Data shown -
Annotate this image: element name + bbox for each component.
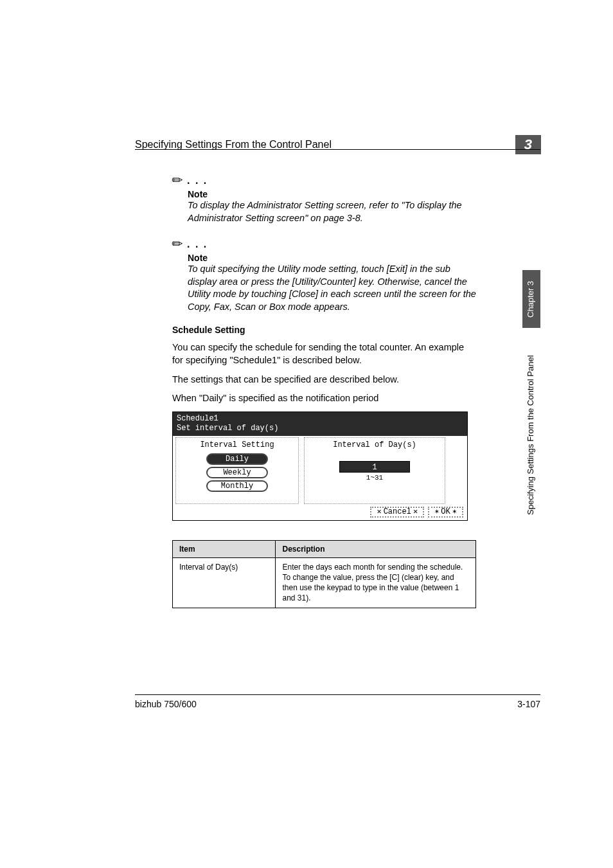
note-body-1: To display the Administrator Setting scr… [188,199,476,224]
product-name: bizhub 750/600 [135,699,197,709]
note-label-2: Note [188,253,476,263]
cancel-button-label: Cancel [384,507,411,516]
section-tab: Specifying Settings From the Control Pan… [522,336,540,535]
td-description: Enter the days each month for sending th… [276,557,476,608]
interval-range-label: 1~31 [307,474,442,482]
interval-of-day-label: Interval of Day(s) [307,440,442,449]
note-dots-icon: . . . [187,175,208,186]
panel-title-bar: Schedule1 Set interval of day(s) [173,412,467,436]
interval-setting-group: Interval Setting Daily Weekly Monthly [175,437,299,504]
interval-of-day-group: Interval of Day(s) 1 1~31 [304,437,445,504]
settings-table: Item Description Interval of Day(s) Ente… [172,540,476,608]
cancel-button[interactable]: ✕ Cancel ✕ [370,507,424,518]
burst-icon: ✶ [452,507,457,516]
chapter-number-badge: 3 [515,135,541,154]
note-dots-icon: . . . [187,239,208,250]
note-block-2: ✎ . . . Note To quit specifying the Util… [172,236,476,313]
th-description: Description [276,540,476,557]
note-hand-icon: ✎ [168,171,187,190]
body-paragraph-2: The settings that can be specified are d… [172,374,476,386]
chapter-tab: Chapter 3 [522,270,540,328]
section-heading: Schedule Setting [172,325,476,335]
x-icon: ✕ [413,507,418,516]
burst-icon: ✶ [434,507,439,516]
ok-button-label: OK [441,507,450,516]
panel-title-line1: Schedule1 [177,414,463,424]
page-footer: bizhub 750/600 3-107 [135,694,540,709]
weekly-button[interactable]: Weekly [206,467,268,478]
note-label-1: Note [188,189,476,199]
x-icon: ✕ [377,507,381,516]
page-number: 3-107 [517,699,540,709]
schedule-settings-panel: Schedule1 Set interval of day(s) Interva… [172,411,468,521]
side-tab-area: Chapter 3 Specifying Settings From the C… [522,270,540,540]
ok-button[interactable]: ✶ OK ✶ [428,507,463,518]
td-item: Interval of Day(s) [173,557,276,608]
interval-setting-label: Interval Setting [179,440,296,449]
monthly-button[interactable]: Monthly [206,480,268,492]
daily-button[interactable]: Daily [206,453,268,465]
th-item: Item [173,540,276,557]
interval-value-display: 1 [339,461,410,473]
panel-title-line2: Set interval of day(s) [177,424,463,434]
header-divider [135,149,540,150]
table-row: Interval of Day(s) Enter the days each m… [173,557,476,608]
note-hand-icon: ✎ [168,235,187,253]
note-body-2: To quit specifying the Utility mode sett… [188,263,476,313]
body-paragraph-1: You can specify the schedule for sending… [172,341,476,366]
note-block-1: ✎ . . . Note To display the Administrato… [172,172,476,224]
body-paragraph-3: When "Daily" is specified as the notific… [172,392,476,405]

--

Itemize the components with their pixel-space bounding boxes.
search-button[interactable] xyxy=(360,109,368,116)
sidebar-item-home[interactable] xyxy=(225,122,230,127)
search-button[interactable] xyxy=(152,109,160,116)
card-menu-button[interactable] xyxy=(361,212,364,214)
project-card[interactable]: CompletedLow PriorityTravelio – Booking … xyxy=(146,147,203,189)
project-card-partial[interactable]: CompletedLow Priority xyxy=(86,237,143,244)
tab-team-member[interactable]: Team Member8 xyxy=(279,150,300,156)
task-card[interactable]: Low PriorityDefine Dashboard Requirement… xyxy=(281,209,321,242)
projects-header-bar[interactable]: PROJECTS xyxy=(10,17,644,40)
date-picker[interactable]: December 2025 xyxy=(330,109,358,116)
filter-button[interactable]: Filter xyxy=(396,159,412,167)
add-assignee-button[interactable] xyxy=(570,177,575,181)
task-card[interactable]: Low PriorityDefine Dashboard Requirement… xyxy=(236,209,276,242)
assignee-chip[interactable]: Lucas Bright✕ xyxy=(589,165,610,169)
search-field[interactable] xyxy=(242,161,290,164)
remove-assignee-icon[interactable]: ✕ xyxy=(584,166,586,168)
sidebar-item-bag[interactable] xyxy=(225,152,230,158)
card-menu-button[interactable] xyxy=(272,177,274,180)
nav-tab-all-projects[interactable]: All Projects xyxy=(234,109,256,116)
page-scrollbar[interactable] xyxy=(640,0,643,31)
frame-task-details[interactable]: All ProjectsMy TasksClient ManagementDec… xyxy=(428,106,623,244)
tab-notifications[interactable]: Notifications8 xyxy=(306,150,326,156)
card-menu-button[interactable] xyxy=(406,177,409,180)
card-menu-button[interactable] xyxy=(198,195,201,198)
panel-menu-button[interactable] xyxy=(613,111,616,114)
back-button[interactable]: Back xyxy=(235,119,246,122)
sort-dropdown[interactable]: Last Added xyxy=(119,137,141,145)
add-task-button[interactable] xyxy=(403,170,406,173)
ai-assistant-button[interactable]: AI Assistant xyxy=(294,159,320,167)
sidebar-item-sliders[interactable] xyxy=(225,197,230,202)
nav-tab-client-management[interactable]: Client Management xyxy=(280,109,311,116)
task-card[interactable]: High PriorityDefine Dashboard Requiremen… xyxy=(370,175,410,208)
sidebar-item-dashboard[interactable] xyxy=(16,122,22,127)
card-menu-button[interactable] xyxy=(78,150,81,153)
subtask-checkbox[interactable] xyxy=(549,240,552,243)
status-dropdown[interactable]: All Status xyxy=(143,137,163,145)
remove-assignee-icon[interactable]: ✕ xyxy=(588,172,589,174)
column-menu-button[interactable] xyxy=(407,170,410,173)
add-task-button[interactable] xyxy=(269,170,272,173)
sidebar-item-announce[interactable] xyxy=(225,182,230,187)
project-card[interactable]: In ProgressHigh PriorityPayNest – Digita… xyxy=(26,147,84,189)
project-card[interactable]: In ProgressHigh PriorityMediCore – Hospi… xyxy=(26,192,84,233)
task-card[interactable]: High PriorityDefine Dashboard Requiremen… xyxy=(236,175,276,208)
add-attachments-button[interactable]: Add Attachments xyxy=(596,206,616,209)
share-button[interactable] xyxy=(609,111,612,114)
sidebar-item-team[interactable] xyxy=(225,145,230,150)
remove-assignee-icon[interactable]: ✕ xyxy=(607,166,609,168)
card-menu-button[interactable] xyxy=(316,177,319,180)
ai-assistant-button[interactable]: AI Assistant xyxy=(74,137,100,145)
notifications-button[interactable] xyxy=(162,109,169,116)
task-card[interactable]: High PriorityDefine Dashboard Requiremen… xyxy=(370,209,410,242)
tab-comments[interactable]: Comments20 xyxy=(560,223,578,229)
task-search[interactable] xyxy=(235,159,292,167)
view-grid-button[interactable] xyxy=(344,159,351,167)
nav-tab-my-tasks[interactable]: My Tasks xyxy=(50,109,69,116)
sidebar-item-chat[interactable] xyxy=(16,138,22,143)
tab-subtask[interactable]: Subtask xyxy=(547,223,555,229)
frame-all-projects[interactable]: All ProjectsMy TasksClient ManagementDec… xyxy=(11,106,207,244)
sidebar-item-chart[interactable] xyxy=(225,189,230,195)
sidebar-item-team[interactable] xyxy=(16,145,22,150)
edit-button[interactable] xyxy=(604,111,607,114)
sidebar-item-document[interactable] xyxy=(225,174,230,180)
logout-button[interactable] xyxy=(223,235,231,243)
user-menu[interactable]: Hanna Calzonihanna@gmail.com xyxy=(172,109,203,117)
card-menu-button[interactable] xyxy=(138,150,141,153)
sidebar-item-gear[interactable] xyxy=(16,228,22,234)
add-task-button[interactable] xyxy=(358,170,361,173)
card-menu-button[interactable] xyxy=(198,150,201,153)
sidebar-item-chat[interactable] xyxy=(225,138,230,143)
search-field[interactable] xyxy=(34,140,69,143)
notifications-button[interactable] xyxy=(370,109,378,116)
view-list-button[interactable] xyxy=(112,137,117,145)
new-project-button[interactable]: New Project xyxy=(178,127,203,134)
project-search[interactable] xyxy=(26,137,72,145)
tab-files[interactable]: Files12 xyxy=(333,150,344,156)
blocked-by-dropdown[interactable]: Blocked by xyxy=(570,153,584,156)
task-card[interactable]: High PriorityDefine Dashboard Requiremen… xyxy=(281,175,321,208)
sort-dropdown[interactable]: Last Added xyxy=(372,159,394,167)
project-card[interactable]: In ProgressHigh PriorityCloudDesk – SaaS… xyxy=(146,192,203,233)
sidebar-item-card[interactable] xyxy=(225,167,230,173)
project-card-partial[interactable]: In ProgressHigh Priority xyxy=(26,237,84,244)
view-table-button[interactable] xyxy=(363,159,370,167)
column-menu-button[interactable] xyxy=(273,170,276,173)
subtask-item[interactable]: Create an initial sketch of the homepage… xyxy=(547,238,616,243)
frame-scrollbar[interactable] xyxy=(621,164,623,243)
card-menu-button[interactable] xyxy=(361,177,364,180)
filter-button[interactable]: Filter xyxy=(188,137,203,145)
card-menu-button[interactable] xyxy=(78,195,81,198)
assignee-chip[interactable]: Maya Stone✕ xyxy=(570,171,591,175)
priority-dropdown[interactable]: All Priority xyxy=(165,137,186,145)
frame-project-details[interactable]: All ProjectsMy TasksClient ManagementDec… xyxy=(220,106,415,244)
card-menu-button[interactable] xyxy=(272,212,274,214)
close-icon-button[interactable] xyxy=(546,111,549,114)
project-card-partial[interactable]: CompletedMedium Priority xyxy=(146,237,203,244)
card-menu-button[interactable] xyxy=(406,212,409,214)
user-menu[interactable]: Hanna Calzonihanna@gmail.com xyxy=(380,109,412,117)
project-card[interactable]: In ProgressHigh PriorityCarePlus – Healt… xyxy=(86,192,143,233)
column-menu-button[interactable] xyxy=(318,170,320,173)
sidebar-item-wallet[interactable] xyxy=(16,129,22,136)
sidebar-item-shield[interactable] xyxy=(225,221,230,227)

Directions for this task -
Copy whichever lines in the listing above contain the word "ManagementDec".

Exercise answer -
frame-task-details[interactable]: All ProjectsMy TasksClient ManagementDec… xyxy=(428,106,623,244)
frame-all-projects[interactable]: All ProjectsMy TasksClient ManagementDec… xyxy=(11,106,207,244)
frame-project-details[interactable]: All ProjectsMy TasksClient ManagementDec… xyxy=(220,106,415,244)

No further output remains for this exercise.